Sorry, it's late here and I guess I didn't word it well. Dialback (these days) always runs over a TLS-encrypted connection, as all servers enforce TLS.
The next question is how to authenticate the peer, and that can be done a few ways, usually either via the certificate PKI, via dialback, or something else (e.g. DNSSEC/DANE).
My comment about "combining dialback with TLS" was to say that we can use information from the TLS channel to help make the dialback authentication more secure (by adding extra constraints to the basic "present this magic string" that raw dialback authentication is based on).
How would dialback-over-TLS be "more vulnerable to MITM" though? I think that claim was what led to the confusion, I don't see how TLS-with-client-EKU is more secure then TLS-with-dialback
Firstly, nobody is actually calling for authentication using client certificates. We use "normal" server certificates and validate the usual way, the only difference is that such a certificate may be presented on the "client" side of a connection when the connection is between two servers.

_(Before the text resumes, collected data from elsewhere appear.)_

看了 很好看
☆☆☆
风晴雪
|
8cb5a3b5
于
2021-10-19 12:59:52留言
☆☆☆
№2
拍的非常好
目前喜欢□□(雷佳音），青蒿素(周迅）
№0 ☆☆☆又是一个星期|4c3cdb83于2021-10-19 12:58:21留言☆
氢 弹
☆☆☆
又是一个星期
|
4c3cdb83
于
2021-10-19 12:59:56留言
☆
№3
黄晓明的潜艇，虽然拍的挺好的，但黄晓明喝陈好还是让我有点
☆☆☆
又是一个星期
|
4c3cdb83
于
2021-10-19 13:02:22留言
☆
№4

The statement that dialback is generally more susceptible to MITM is based on the premise that it is easier to MITM a single victim XMPP server (e.g. hijack its DNS queries or install an intercepting proxy somewhere on the path between the two servers) than it is to do the same attack to Let's Encrypt, which has various additional protections such as performing verification from multiple vantage points, always using DNSSEC, etc.
If an attacker gets a misissued cert not through BGP or DNS hijacks, but by exploiting a domain validation flaw in a CA (e.g. https://bugzilla.mozilla.org/show_bug.cgi?id=2011713) then it's trivial for them to use it as a client certificate, even if you're requiring the serverAuth EKU. On the other hand, dialback over TLS would require the attacker to also MitM the connection between XMPP servers, which is a higher bar.
The good news is that since Prosody requires the serverAuth EKU, the misissued cert would be in-scope of Mozilla's root program, so if it's discovered, Mozilla would require an incident report and potentially distrust the CA. But that's reactive, not proactive.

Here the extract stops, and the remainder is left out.